- [PROBLEM TO WORK ON]
Please copy out every line of the listing below in which the word "rastrear" appears.

- [INFORMATION SHOWN]

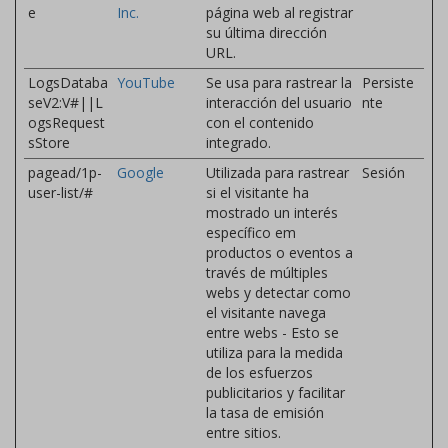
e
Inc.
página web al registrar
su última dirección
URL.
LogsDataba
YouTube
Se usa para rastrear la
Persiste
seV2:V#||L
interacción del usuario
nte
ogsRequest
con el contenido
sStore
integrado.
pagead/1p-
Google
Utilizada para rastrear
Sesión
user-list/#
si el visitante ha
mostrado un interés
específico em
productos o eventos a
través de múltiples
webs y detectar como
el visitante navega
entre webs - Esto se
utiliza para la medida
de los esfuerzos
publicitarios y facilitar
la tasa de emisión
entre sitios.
==
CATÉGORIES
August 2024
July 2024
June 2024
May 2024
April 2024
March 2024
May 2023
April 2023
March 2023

- [EXERCISE OUTPUT]
Se usa para rastrear la
Utilizada para rastrear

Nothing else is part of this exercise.